__What is being asked__: Would you reproduce all of the entries exactly?

__Input for this task__:
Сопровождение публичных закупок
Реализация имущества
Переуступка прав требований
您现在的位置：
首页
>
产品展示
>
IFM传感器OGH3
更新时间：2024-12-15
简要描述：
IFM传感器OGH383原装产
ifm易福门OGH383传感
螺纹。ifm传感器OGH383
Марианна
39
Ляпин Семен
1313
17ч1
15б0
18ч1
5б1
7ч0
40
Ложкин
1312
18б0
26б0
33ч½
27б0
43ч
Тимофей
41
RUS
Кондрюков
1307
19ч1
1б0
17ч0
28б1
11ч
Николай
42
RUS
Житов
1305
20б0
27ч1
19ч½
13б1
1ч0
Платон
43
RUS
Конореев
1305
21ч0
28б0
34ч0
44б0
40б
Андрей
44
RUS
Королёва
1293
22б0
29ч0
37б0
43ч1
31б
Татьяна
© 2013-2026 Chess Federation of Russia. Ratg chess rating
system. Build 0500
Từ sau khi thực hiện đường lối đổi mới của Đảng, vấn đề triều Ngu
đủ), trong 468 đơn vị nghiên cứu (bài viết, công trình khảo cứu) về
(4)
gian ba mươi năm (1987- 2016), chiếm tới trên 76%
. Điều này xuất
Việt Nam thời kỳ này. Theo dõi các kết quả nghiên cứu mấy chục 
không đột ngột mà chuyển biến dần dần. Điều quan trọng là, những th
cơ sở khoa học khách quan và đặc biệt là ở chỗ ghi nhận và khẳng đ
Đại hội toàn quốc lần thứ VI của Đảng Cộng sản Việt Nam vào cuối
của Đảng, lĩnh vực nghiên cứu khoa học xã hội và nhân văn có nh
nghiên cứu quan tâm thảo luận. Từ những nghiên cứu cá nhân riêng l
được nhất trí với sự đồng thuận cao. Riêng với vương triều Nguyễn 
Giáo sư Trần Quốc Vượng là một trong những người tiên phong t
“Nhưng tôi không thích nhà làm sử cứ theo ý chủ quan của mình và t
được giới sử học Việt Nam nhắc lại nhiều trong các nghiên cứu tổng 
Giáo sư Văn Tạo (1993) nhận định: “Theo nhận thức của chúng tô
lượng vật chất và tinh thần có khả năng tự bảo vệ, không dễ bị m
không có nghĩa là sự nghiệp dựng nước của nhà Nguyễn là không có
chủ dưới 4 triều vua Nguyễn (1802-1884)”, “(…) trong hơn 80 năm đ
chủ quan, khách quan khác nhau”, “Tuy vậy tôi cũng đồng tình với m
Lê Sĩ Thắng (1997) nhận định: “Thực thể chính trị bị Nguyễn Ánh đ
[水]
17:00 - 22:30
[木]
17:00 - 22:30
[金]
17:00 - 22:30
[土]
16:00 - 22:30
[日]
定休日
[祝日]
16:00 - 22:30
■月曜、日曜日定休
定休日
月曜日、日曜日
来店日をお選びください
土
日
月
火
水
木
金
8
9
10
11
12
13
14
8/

__Answer section__:
Сопровождение публичных закупок
Реализация имущества
Переуступка прав требований
您现在的位置：
首页
>
产品展示
>
IFM传感器OGH3
更新时间：2024-12-15
简要描述：
IFM传感器OGH383原装产
ifm易福门OGH383传感
螺纹。ifm传感器OGH383
Марианна
39
Ляпин Семен
1313
17ч1
15б0
18ч1
5б1
7ч0
40
Ложкин
1312
18б0
26б0
33ч½
27б0
43ч
Тимофей
41
RUS
Кондрюков
1307
19ч1
1б0
17ч0
28б1
11ч
Николай
42
RUS
Житов
1305
20б0
27ч1
19ч½
13б1
1ч0
Платон
43
RUS
Конореев
1305
21ч0
28б0
34ч0
44б0
40б
Андрей
44
RUS
Королёва
1293
22б0
29ч0
37б0
43ч1
31б
Татьяна
© 2013-2026 Chess Federation of Russia. Ratg chess rating
system. Build 0500
Từ sau khi thực hiện đường lối đổi mới của Đảng, vấn đề triều Ngu
đủ), trong 468 đơn vị nghiên cứu (bài viết, công trình khảo cứu) về
(4)
gian ba mươi năm (1987- 2016), chiếm tới trên 76%
. Điều này xuất
Việt Nam thời kỳ này. Theo dõi các kết quả nghiên cứu mấy chục 
không đột ngột mà chuyển biến dần dần. Điều quan trọng là, những th
cơ sở khoa học khách quan và đặc biệt là ở chỗ ghi nhận và khẳng đ
Đại hội toàn quốc lần thứ VI của Đảng Cộng sản Việt Nam vào cuối
của Đảng, lĩnh vực nghiên cứu khoa học xã hội và nhân văn có nh
nghiên cứu quan tâm thảo luận. Từ những nghiên cứu cá nhân riêng l
được nhất trí với sự đồng thuận cao. Riêng với vương triều Nguyễn 
Giáo sư Trần Quốc Vượng là một trong những người tiên phong t
“Nhưng tôi không thích nhà làm sử cứ theo ý chủ quan của mình và t
được giới sử học Việt Nam nhắc lại nhiều trong các nghiên cứu tổng 
Giáo sư Văn Tạo (1993) nhận định: “Theo nhận thức của chúng tô
lượng vật chất và tinh thần có khả năng tự bảo vệ, không dễ bị m
không có nghĩa là sự nghiệp dựng nước của nhà Nguyễn là không có
chủ dưới 4 triều vua Nguyễn (1802-1884)”, “(…) trong hơn 80 năm đ
chủ quan, khách quan khác nhau”, “Tuy vậy tôi cũng đồng tình với m
Lê Sĩ Thắng (1997) nhận định: “Thực thể chính trị bị Nguyễn Ánh đ
[水]
17:00 - 22:30
[木]
17:00 - 22:30
[金]
17:00 - 22:30
[土]
16:00 - 22:30
[日]
定休日
[祝日]
16:00 - 22:30
■月曜、日曜日定休
定休日
月曜日、日曜日
来店日をお選びください
土
日
月
火
水
木
金
8
9
10
11
12
13
14
8/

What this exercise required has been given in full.